Note : I am training on just 500 records from Cifar dataset due to memory constraints.
Code -
%tensorflow_version 2.x
import tensorflow as tf
from tensorflow.keras.models import Sequential
from tensorflow.keras.layers import Dense, Conv2D, Flatten, Dropout, MaxPooling2D
from tensorflow.keras.preprocessing.image import ImageDataGenerator
from tensorflow.keras.optimizers import Adam
from tensorflow.keras import backend as K
import os
import numpy as np
import matplotlib.pyplot as plt
(train_images, train_labels), (test_images, test_labels) = tf.keras.datasets.cifar10.load_data()

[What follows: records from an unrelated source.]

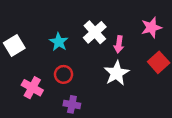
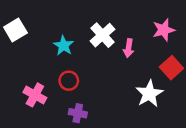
white square: (14, 46) -> (15, 30), moved
white star: (116, 73) -> (149, 94), moved

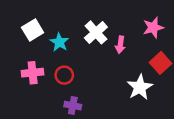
white square: (15, 30) -> (33, 30), moved
pink cross: (35, 95) -> (33, 73), moved, turned -35

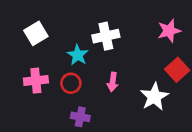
white cross: (96, 32) -> (106, 36), turned 30
cyan star: (59, 42) -> (78, 55), moved
pink arrow: (120, 45) -> (113, 82), moved

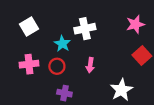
white star: (154, 97) -> (121, 90), moved

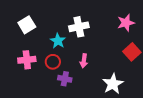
purple cross: (64, 93) -> (65, 79), moved

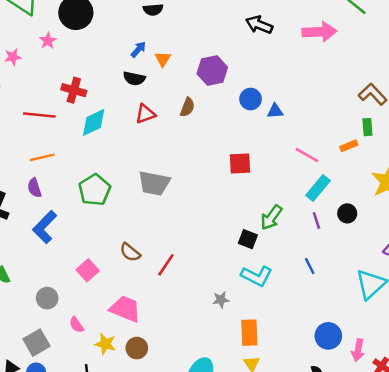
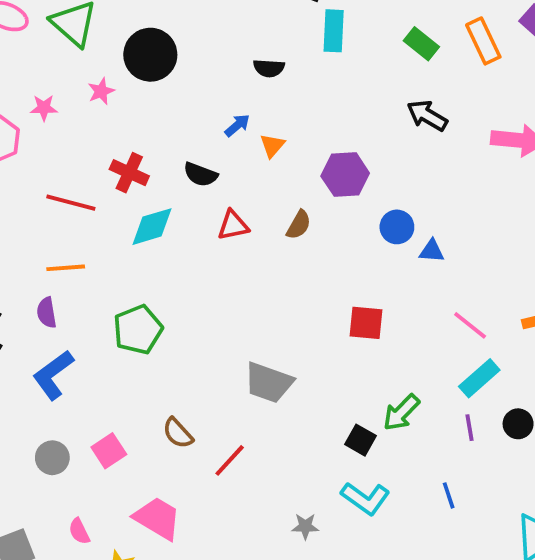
black semicircle: (134, 78) -> (201, 174), moved
gray trapezoid: (154, 183) -> (269, 383), moved
gray circle: (47, 298) -> (52, 458), moved

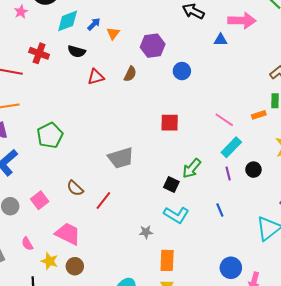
cyan diamond: (152, 227) -> (68, 21), moved
blue triangle: (432, 251) -> (221, 40), moved
gray trapezoid: (269, 383) -> (121, 158), turned -32

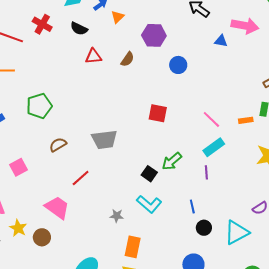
black circle: (253, 170) -> (204, 228), moved
brown semicircle: (75, 188) -> (58, 145), moved, turned 96
pink trapezoid: (68, 234) -> (57, 207), moved

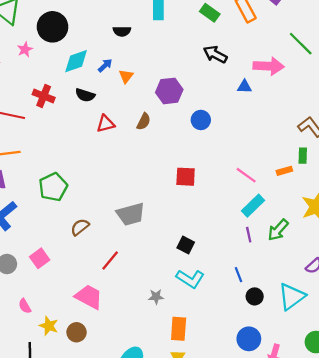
green arrow: (172, 161) -> (278, 230), moved

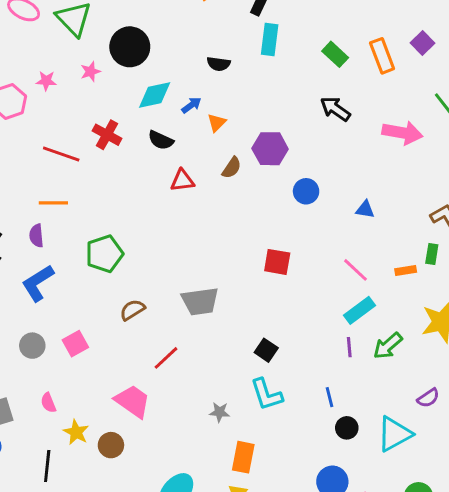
blue triangle: (244, 87) -> (365, 209), moved
brown semicircle: (144, 122) -> (232, 168), moved
cyan L-shape: (190, 279) -> (266, 394), turned 32

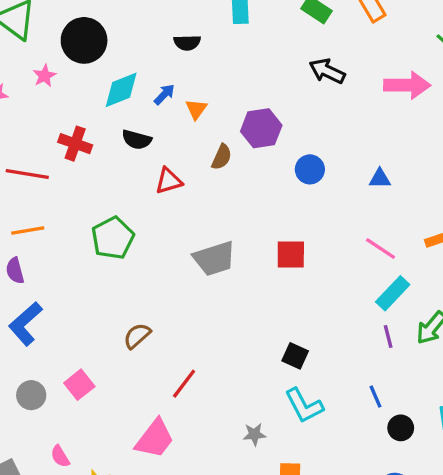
green pentagon: (104, 254) -> (113, 238), moved
gray trapezoid: (200, 301) -> (214, 259), moved
pink trapezoid: (133, 401) -> (155, 439), turned 102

train_images = train_images[:500]
train_labels = train_labels[:500]
test_images = test_images[:50]
test_labels = test_labels[:50]
model = Sequential([
Conv2D(16, 3, padding='same', activation='relu', input_shape=(32, 32, 3)),
MaxPooling2D(),
Conv2D(32, 3, padding='same', activation='relu'),
MaxPooling2D(),
Conv2D(64, 3, padding='same', activation='relu'),
MaxPooling2D(),
Flatten(),
Dense(512, activation='relu'),
Dense(10)
])
lr = 0.01
adam = Adam(lr)
# Define the Gradient Fucntion
epoch_gradient = []
loss_fn = tf.keras.losses.SparseCategoricalCrossentropy(from_logits=True)
# Define the Required Callback Function
class GradientCalcCallback(tf.keras.callbacks.Callback):
def on_epoch_end(self, epoch, logs={}):
with tf.GradientTape() as tape:
logits = model(train_images, training=True)

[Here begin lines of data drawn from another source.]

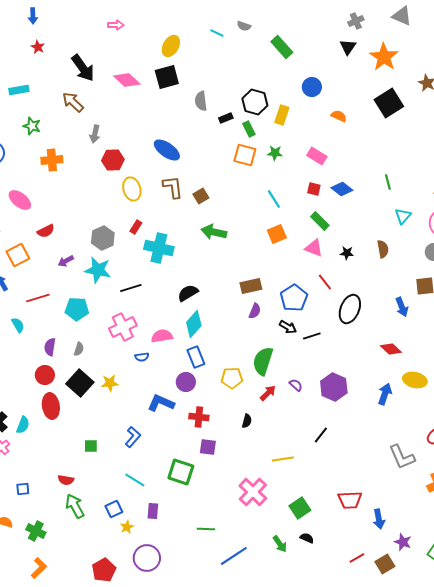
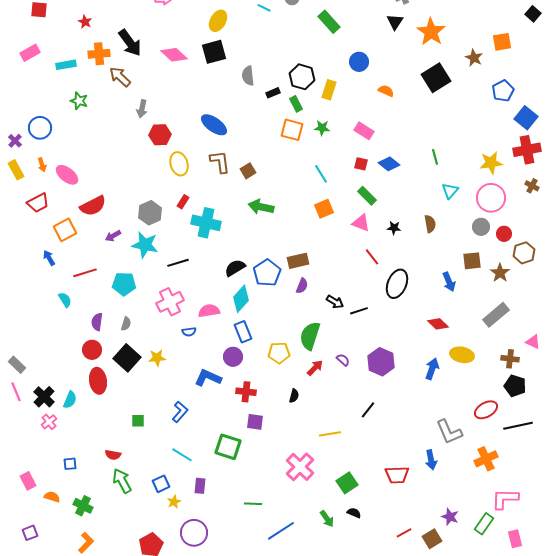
orange cross: (52, 160) -> (99, 54), moved
red semicircle: (46, 231) -> (93, 206), size x1.5
blue pentagon: (294, 298) -> (267, 273), moved
blue arrow: (379, 519) -> (431, 460), moved

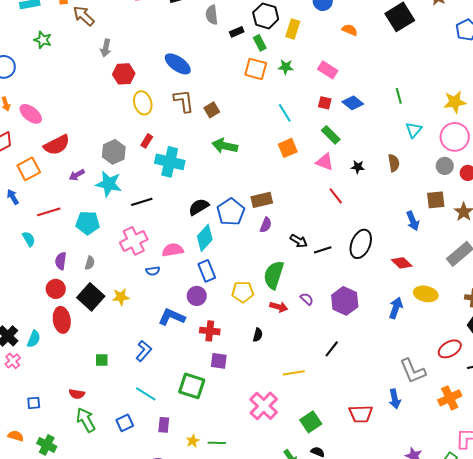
black ellipse: (397, 284) -> (361, 244), moved
red arrow: (315, 368) -> (279, 307), turned 60
yellow star: (174, 502) -> (193, 441), moved

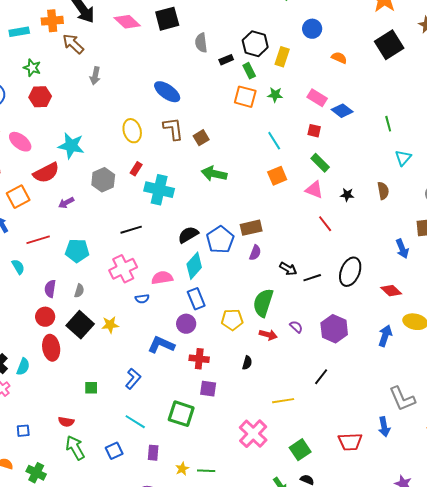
red hexagon: (124, 74) -> (40, 97), moved
blue diamond: (353, 103) -> (342, 111), moved
cyan star: (109, 184) -> (71, 146), moved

loss = loss_fn(train_labels, logits)
grad = tape.gradient(loss, model.trainable_weights)
model.optimizer.apply_gradients(zip(grad, model.trainable_variables))
epoch_gradient.append(grad)
gradcalc = GradientCalcCallback()
# Define the Required Callback Function
class printlearningrate(tf.keras.callbacks.Callback):
def on_epoch_begin(self, epoch, logs={}):
optimizer = self.model.optimizer
lr = K.eval(optimizer.lr)
Epoch_count = epoch + 1
print('\n', "Epoch:", Epoch_count, ', LR: {:.2f}'.format(lr))

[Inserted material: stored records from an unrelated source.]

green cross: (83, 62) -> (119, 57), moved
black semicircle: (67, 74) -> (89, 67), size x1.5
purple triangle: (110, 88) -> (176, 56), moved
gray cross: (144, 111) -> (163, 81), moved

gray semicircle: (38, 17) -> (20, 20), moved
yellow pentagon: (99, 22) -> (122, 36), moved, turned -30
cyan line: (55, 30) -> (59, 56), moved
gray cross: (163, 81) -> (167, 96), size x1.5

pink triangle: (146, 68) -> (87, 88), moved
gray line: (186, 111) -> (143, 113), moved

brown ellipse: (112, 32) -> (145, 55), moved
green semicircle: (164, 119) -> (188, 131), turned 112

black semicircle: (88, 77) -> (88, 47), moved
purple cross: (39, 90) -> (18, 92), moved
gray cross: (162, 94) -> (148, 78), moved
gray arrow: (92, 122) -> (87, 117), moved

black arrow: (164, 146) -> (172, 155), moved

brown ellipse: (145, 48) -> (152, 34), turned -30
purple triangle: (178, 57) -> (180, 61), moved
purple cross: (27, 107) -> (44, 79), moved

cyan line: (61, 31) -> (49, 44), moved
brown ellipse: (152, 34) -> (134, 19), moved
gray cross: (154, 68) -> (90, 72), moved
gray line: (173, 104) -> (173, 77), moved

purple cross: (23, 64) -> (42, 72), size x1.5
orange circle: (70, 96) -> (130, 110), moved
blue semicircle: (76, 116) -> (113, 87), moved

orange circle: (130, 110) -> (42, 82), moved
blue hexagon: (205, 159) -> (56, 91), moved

printlr = printlearningrate()
def scheduler(epoch):
optimizer = model.optimizer
return K.eval(optimizer.lr + 0.01)
updatelr = tf.keras.callbacks.LearningRateScheduler(scheduler)
model.compile(optimizer=adam,
loss=tf.keras.losses.SparseCategoricalCrossentropy(from_logits=True),
metrics=['accuracy'])
epochs = 10
history = model.fit(train_images, train_labels, epochs=epochs, batch_size=len(train_images),
validation_data=(test_images, test_labels),
callbacks = [printlr,updatelr,gradcalc])
# (7) Convert to a 2 dimensiaonal array of (epoch, gradients) type
gradient = np.asarray(epoch_gradient)
print("Total number of epochs run:", epochs)
print("Gradient Array has the shape:",gradient.shape)
Output -
Epoch: 1 , LR: 0.01
Epoch 1/10
1/1 [==============================] - 0s 427ms/step - loss: 30.1399 - accuracy: 0.0820 - val_loss: 2114.8201 - val_accuracy: 0.1800 - lr: 0.0200
Epoch: 2 , LR: 0.02
Epoch 2/10
1/1 [==============================] - 0s 329ms/step - loss: 141.6176 - accuracy: 0.0920 - val_loss: 41.7008 - val_accuracy: 0.0400 - lr: 0.0300
Epoch: 3 , LR: 0.03
Epoch 3/10
1/1 [==============================] - 0s 328ms/step - loss: 4.1428 - accuracy: 0.1160 - val_loss: 2.3883 - val_accuracy: 0.1800 - lr: 0.0400
Epoch: 4 , LR: 0.04
Epoch 4/10
1/1 [==============================] - 0s 329ms/step - loss: 2.3545 - accuracy: 0.1060 - val_loss: 2.3471 - val_accuracy: 0.1800 - lr: 0.0500
Epoch: 5 , LR: 0.05
Epoch 5/10
1/1 [==============================] - 0s 340ms/step - loss: 2.3208 - accuracy: 0.1060 - val_loss: 2.3047 - val_accuracy: 0.1800 - lr: 0.0600
Epoch: 6 , LR: 0.06
Epoch 6/10
1/1 [==============================] - 0s 331ms/step - loss: 2.3048 - accuracy: 0.1300 - val_loss: 2.3069 - val_accuracy: 0.0600 - lr: 0.0700
Epoch: 7 , LR: 0.07
Epoch 7/10
1/1 [==============================] - 0s 337ms/step - loss: 2.3041 - accuracy: 0.1340 - val_loss: 2.3432 - val_accuracy: 0.0600 - lr: 0.0800
Epoch: 8 , LR: 0.08
Epoch 8/10
1/1 [==============================] - 0s 341ms/step - loss: 2.2871 - accuracy: 0.1400 - val_loss: 2.6009 - val_accuracy: 0.0800 - lr: 0.0900
Epoch: 9 , LR: 0.09
Epoch 9/10
1/1 [==============================] - 1s 515ms/step - loss: 2.2810 - accuracy: 0.1440 - val_loss: 2.8530 - val_accuracy: 0.0600 - lr: 0.1000
Epoch: 10 , LR: 0.10
Epoch 10/10
1/1 [==============================] - 0s 343ms/step - loss: 2.2954 - accuracy: 0.1300 - val_loss: 2.3049 - val_accuracy: 0.0600 - lr: 0.1100
Total number of epochs run: 10
Gradient Array has the shape: (10, 10)
Hope this answers your question. Happy Learning.